Extracted material –
☆ ☆ ☆

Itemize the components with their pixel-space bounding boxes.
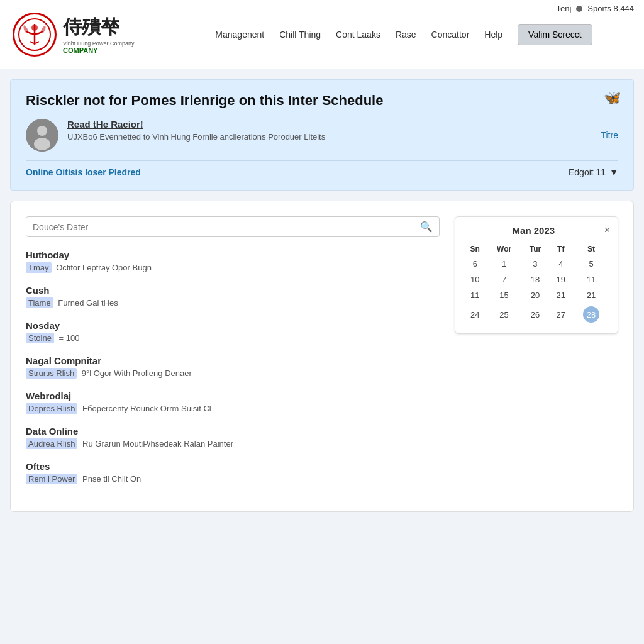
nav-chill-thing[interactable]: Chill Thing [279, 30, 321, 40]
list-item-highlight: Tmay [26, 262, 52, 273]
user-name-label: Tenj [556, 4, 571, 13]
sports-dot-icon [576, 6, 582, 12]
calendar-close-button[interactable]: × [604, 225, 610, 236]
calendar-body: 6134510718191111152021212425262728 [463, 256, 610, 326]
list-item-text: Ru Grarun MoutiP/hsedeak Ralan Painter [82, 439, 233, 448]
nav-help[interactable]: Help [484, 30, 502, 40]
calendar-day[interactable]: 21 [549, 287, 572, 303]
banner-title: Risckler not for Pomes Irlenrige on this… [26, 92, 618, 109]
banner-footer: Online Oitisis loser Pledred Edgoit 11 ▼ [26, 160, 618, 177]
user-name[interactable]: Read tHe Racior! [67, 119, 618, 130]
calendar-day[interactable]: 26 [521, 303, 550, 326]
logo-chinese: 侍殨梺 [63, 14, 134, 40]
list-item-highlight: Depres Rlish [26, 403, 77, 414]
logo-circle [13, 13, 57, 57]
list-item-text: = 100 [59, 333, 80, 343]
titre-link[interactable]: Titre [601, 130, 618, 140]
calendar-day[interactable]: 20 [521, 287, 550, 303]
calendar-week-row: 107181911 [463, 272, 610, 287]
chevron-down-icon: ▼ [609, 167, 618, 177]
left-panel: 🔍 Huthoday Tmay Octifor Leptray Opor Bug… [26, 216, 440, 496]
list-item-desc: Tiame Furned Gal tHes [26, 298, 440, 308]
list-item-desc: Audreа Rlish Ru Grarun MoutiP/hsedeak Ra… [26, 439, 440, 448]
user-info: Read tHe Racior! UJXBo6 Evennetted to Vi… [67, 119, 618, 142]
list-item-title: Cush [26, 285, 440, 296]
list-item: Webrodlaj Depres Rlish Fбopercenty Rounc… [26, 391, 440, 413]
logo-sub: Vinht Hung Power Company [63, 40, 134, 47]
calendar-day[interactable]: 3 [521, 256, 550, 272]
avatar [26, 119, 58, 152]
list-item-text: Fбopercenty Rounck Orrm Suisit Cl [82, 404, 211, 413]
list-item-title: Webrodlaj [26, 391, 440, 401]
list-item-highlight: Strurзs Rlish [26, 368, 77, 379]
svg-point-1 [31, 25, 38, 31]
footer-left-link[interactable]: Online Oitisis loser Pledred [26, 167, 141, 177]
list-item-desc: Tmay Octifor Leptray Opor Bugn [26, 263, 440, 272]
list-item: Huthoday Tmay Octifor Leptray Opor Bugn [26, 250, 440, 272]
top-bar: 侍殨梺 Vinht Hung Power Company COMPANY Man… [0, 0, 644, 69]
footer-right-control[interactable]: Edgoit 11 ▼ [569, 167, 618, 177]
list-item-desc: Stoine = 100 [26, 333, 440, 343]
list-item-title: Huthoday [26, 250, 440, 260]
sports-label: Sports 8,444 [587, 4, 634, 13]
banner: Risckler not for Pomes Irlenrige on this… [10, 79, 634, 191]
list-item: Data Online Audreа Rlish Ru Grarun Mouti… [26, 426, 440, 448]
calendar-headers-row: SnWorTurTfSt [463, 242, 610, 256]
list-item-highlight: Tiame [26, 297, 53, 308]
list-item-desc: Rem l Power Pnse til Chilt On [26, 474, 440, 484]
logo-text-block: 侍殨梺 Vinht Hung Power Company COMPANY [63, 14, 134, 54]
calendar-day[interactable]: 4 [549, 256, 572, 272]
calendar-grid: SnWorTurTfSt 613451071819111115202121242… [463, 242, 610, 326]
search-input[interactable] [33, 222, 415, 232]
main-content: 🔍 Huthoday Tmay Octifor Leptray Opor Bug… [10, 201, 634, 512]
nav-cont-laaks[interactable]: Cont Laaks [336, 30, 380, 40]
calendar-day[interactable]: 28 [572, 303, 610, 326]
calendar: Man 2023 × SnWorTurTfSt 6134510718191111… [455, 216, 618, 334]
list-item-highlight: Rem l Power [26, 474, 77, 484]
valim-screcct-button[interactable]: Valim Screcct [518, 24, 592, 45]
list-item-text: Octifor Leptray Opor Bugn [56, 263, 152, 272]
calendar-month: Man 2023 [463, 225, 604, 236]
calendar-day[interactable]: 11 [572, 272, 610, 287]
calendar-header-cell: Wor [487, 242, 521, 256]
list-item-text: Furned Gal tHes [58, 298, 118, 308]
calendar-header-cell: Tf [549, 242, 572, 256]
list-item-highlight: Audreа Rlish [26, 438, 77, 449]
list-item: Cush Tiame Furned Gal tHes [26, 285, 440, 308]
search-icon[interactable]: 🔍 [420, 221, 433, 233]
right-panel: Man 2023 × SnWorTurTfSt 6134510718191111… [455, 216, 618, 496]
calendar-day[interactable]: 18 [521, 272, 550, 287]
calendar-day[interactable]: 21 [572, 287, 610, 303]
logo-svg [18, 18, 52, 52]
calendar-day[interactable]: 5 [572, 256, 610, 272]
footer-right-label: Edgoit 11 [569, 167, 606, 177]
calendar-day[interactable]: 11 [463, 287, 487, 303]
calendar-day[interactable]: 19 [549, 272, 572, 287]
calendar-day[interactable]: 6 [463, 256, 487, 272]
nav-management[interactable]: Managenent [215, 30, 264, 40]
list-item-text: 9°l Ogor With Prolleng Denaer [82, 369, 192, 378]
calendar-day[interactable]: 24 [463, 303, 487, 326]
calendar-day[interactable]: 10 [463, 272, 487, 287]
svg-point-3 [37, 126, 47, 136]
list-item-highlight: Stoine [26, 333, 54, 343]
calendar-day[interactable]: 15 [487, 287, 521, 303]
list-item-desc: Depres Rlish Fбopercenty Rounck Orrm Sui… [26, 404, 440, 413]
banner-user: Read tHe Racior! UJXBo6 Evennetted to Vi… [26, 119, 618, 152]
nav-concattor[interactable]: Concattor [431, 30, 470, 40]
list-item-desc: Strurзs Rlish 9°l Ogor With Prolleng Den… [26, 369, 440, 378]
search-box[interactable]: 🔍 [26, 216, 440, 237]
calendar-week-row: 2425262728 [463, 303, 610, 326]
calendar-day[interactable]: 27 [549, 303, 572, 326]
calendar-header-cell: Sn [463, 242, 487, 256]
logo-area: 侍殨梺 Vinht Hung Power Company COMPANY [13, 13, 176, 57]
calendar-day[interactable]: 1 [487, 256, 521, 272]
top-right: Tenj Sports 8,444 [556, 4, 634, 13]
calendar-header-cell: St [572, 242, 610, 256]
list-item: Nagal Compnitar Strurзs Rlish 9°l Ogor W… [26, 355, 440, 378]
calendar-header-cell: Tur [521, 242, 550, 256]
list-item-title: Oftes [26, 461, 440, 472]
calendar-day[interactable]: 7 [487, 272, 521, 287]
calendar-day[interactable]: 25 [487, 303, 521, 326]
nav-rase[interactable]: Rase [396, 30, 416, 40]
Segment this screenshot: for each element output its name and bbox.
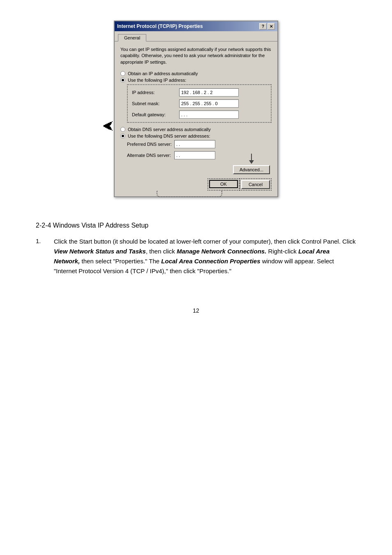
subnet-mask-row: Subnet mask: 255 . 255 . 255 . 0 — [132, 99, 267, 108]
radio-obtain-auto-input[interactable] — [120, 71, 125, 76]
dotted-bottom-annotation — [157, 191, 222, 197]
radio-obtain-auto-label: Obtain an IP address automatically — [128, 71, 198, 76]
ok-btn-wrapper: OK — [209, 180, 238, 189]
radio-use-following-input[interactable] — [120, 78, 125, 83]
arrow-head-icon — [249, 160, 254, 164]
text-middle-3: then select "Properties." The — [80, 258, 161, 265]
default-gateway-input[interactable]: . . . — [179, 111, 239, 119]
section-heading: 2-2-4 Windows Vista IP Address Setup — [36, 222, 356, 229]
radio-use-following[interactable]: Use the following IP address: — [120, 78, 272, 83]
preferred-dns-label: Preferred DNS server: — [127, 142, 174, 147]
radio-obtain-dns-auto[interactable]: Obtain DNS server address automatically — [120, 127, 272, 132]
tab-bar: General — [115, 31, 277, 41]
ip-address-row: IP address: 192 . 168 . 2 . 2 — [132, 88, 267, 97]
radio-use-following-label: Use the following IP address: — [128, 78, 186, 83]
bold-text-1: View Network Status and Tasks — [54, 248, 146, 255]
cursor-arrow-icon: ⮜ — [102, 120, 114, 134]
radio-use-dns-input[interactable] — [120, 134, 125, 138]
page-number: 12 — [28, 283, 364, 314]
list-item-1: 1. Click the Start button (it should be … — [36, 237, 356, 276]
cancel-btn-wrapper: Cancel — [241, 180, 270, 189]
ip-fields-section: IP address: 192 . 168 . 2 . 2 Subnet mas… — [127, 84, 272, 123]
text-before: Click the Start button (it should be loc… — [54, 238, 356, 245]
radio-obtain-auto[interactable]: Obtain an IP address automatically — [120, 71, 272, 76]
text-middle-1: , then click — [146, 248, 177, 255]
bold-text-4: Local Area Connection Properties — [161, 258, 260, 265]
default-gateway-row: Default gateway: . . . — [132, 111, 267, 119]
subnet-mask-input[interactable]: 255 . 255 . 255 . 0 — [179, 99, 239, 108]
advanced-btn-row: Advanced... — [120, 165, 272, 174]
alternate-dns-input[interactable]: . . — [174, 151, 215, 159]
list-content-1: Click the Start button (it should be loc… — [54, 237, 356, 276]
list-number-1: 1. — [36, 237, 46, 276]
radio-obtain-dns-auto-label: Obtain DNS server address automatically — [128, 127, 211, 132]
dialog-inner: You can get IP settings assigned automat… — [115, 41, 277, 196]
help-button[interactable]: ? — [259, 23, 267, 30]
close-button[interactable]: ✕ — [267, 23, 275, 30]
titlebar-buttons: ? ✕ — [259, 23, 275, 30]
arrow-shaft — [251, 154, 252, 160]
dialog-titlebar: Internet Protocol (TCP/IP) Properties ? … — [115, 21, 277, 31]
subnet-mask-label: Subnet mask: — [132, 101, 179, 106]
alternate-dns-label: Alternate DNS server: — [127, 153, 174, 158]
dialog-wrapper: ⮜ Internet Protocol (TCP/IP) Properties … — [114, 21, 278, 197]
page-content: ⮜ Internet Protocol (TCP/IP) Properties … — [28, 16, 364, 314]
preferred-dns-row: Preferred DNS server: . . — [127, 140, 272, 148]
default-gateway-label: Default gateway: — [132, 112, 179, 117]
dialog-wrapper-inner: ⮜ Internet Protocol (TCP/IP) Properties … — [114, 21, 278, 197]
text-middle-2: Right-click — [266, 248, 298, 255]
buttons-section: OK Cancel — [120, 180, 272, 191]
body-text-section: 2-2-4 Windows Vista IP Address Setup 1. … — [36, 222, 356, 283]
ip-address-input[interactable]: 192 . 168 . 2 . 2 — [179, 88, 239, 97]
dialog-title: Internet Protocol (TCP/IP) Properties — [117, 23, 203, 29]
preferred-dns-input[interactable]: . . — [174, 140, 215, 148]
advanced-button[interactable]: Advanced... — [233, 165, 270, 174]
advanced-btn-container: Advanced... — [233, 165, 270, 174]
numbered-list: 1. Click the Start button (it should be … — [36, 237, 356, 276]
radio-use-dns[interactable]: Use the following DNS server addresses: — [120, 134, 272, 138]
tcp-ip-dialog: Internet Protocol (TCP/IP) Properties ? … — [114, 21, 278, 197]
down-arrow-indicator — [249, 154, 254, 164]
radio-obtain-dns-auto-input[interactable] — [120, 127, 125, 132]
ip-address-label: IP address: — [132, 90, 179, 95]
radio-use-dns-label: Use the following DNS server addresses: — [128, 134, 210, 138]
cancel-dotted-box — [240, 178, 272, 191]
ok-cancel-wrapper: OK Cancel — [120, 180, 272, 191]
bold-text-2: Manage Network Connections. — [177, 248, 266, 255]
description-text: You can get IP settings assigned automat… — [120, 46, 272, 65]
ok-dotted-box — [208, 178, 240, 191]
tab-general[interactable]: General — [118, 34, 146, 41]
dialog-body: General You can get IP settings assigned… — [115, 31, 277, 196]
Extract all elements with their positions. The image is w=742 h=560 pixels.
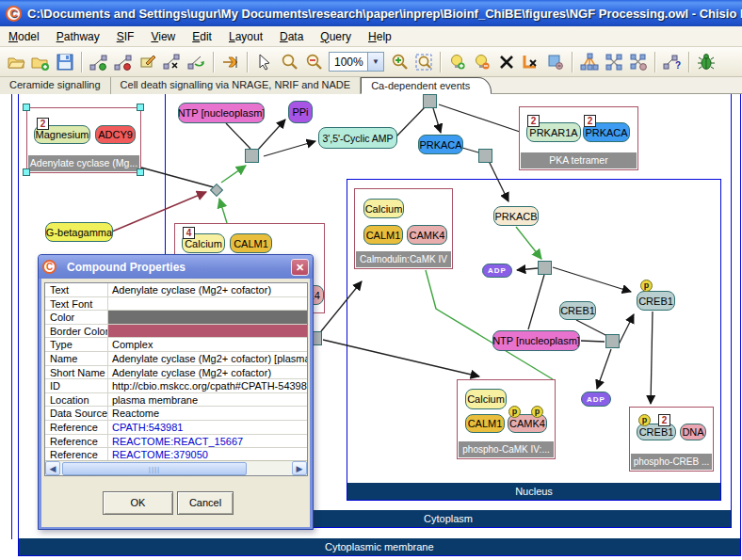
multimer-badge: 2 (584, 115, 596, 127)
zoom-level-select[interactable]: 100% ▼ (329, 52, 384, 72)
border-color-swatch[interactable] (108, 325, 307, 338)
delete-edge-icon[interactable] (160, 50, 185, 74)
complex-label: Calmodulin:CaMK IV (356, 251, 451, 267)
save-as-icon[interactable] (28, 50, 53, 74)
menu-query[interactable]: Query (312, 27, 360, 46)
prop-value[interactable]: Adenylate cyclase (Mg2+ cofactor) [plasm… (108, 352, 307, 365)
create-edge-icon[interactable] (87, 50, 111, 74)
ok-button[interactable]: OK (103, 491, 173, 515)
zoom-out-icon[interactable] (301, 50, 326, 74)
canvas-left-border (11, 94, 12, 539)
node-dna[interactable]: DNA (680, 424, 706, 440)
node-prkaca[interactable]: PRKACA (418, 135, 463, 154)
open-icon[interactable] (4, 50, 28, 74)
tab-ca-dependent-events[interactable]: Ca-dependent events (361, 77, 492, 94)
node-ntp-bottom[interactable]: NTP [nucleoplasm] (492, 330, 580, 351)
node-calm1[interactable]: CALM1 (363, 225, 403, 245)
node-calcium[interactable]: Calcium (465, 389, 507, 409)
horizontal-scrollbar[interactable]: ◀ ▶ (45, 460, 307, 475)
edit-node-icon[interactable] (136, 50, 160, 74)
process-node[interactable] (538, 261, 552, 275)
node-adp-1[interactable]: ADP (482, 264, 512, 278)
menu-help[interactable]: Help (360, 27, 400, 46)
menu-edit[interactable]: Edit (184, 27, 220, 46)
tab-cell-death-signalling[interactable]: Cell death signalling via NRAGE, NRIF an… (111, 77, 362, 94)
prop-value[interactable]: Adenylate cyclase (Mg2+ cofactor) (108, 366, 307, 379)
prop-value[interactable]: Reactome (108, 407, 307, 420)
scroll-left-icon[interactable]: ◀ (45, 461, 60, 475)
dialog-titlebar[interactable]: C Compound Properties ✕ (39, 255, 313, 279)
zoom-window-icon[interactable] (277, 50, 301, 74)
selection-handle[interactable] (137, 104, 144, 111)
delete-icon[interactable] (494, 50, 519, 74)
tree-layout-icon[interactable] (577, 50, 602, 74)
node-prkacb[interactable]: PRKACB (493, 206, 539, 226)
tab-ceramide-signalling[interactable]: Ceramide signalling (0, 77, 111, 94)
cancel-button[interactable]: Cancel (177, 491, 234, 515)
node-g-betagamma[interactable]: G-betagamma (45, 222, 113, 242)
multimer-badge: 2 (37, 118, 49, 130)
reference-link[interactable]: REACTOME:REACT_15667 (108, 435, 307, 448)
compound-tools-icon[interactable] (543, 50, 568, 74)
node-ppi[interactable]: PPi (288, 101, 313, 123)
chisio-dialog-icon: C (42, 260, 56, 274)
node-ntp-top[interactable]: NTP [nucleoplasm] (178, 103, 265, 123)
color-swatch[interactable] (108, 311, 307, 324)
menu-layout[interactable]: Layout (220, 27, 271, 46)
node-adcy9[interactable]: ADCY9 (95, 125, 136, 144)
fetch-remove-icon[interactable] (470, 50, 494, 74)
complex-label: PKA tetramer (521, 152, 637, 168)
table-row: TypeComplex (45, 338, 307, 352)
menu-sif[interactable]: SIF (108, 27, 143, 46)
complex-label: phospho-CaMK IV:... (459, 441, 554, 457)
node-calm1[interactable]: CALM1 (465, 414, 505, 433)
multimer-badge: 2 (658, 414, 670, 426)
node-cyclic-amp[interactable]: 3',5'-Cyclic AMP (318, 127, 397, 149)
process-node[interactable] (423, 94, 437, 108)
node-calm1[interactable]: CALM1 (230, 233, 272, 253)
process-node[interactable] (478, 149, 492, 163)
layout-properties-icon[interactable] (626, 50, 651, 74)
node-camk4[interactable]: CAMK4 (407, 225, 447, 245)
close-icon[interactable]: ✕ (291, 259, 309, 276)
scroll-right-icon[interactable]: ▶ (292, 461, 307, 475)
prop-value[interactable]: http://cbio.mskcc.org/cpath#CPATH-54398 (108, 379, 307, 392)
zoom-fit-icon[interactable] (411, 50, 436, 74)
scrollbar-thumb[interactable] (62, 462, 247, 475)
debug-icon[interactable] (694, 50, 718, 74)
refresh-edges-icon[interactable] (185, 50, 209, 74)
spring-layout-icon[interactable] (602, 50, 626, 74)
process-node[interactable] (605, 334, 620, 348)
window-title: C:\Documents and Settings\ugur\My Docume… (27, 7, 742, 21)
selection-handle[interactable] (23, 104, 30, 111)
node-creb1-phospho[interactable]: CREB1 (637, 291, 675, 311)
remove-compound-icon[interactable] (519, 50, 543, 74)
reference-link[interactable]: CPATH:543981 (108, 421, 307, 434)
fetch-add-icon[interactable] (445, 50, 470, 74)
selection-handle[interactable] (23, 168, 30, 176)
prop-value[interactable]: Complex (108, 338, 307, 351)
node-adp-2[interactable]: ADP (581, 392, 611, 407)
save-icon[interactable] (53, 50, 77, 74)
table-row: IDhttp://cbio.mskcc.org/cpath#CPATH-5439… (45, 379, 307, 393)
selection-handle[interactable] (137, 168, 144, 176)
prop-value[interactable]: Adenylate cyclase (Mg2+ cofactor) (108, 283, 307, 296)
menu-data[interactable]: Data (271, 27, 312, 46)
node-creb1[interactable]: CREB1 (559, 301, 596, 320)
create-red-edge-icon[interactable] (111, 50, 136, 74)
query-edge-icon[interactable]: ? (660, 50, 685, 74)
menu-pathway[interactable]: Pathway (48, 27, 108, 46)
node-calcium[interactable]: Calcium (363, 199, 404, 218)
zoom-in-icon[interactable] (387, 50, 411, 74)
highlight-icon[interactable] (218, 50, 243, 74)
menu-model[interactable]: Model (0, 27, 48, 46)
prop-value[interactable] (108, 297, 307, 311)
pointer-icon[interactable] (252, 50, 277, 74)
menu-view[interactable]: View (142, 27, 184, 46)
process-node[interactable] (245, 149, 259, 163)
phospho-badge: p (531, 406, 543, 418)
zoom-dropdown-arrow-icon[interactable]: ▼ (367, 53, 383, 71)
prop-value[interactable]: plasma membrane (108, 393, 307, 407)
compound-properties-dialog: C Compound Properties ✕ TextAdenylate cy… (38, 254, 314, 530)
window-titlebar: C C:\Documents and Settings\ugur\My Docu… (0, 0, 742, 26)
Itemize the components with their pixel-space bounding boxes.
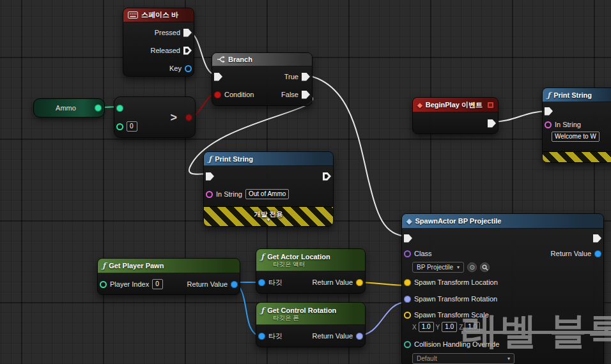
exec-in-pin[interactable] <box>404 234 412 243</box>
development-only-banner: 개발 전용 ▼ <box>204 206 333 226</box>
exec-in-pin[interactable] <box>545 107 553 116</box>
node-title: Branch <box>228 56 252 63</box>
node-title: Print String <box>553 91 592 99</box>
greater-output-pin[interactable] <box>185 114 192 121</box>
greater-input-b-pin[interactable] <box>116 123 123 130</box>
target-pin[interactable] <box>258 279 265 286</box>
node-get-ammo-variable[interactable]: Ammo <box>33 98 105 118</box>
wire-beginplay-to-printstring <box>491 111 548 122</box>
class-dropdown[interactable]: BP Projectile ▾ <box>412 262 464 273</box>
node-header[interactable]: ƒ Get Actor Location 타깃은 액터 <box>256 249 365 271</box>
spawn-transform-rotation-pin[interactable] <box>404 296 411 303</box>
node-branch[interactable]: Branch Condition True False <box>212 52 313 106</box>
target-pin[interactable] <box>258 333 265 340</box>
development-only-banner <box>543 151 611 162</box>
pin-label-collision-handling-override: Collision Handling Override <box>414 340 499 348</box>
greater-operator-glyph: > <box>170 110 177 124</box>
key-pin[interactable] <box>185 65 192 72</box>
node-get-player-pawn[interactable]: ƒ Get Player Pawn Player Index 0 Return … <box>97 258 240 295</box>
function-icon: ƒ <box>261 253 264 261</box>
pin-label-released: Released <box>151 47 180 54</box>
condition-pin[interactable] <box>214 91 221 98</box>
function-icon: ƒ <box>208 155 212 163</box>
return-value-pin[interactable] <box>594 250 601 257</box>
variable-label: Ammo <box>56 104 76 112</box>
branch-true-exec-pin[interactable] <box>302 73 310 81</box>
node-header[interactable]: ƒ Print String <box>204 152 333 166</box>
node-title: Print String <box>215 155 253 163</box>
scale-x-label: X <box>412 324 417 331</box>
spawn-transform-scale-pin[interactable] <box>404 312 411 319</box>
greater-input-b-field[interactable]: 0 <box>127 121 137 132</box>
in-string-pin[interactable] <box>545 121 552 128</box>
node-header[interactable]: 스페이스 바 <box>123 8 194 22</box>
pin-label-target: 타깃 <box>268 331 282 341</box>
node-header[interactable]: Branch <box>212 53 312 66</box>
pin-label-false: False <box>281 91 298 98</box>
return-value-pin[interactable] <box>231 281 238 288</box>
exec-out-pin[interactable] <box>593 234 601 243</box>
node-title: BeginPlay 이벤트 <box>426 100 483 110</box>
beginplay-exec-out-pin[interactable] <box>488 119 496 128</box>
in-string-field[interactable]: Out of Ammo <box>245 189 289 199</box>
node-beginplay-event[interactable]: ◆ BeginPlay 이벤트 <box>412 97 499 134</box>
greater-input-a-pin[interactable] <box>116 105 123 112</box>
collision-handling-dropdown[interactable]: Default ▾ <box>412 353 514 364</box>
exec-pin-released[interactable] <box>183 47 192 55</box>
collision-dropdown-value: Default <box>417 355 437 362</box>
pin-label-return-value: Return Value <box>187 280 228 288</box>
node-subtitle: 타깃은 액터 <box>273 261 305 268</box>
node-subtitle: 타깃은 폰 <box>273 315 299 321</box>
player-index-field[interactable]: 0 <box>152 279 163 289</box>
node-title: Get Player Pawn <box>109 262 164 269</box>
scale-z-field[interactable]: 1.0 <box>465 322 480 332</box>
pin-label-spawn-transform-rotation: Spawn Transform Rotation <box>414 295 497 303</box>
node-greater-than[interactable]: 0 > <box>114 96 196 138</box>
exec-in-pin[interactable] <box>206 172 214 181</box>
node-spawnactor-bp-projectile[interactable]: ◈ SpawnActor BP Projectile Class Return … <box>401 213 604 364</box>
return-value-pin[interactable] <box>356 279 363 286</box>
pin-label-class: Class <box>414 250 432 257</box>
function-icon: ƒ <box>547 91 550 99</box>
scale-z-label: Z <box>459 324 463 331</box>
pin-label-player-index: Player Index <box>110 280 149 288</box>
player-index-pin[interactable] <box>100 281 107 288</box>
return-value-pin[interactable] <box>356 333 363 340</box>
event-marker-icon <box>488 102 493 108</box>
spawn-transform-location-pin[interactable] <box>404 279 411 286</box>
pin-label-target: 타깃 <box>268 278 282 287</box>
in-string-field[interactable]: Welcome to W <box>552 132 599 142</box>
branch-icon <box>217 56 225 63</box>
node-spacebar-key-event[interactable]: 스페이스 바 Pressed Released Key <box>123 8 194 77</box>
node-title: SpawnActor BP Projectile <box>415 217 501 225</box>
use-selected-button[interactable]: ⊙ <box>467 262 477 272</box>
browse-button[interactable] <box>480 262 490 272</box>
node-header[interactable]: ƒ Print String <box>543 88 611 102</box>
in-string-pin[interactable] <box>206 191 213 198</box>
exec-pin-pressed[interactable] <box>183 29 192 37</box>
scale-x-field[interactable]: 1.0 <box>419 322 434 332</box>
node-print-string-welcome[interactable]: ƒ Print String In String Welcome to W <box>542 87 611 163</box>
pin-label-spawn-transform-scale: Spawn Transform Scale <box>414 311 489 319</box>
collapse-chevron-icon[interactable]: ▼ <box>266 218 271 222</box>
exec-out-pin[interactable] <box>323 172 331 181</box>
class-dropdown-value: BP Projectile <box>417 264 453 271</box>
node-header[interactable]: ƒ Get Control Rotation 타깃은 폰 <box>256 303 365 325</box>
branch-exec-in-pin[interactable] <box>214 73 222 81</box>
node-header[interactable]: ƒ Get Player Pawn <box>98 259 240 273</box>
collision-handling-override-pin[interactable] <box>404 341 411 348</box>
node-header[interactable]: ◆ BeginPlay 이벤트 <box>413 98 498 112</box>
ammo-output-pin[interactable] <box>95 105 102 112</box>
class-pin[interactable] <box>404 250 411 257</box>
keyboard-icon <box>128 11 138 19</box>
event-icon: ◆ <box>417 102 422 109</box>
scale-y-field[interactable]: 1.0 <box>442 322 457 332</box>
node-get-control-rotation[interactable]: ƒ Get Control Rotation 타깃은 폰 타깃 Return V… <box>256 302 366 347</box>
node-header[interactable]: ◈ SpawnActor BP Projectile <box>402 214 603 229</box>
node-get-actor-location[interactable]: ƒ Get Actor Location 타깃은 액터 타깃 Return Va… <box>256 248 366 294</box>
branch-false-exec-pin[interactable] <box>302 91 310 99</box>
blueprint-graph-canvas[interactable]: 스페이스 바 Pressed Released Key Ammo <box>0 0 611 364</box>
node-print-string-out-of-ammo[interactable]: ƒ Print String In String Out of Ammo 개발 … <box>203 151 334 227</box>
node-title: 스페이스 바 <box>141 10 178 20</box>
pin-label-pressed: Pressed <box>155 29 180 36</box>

☆ ☆ ☆

Match on "fetch" and copy out every line of the entries that contains it.

Answer –
fetch-remove-icon[interactable] (470, 50, 494, 74)
fetch-add-icon[interactable] (445, 50, 470, 74)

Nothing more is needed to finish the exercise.